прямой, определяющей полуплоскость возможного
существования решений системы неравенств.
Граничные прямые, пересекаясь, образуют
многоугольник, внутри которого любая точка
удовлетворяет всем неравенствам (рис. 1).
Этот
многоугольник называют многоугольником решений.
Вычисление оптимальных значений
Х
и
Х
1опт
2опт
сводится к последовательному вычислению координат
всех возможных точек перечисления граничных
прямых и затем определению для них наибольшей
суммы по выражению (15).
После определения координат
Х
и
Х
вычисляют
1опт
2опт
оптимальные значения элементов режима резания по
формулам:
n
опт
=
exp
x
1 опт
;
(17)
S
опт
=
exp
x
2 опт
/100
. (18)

...

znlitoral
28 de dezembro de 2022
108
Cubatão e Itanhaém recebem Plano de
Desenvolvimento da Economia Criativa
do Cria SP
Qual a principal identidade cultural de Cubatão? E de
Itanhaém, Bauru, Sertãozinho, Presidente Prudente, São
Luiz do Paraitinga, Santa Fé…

--

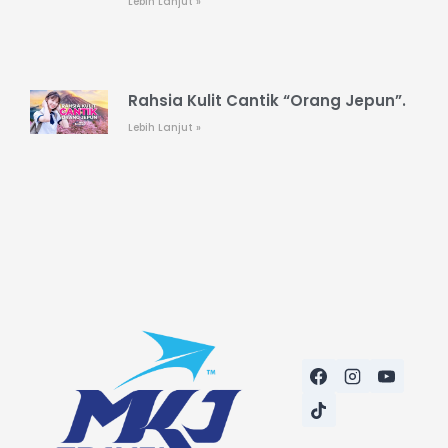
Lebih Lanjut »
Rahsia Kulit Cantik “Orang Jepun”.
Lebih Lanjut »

Work instructions:
Which lines in the material contain the word "Itanhaém"? Pull each of them out.

Your response:
Cubatão e Itanhaém recebem Plano de
Itanhaém, Bauru, Sertãozinho, Presidente Prudente, São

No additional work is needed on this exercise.